What needs to be done – In the records below, begin at the line containing "investigaciones" and end at the line containing "el Inegi. La SSA los recaba por medio de los"; quote every line in that span exactly, including both boundary lines, and no others.
* * * * *
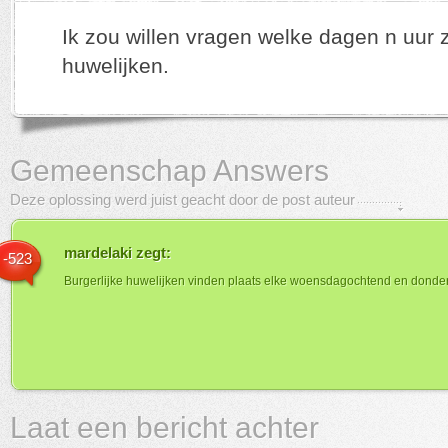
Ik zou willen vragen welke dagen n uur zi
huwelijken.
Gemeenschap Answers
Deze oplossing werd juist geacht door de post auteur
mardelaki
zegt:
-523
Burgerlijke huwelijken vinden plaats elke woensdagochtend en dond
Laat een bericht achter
* * * * *
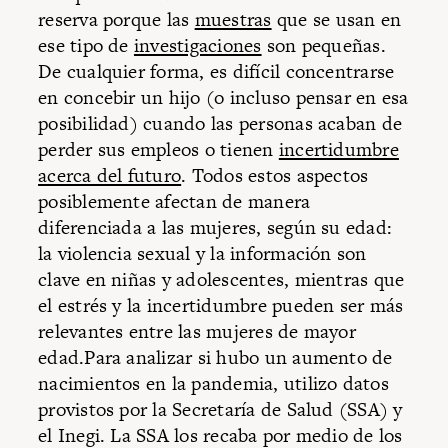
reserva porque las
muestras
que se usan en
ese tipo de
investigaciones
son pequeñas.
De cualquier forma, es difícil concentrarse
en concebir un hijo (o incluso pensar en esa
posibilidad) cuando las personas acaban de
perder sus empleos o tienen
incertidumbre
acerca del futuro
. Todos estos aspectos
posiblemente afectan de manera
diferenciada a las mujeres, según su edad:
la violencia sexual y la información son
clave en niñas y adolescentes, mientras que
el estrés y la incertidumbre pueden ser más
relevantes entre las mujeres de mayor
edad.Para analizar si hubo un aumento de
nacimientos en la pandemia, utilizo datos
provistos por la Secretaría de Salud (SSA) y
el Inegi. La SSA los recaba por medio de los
* * * * *
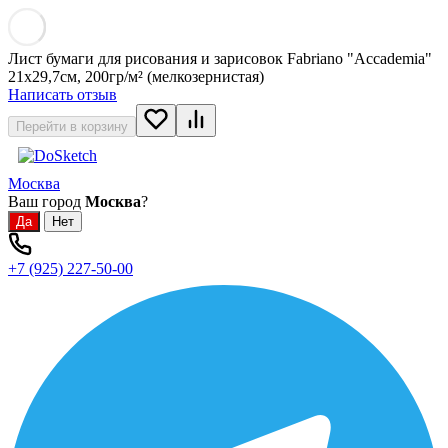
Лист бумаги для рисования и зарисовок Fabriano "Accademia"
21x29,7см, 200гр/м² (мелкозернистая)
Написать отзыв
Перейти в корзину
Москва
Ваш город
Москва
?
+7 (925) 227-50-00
* * * * *
Solution for this problem –
investigaciones
son pequeñas.
De cualquier forma, es difícil concentrarse
en concebir un hijo (o incluso pensar en esa
posibilidad) cuando las personas acaban de
perder sus empleos o tienen
incertidumbre
acerca del futuro
. Todos estos aspectos
posiblemente afectan de manera
diferenciada a las mujeres, según su edad:
la violencia sexual y la información son
clave en niñas y adolescentes, mientras que
el estrés y la incertidumbre pueden ser más
relevantes entre las mujeres de mayor
edad.Para analizar si hubo un aumento de
nacimientos en la pandemia, utilizo datos
provistos por la Secretaría de Salud (SSA) y
el Inegi. La SSA los recaba por medio de los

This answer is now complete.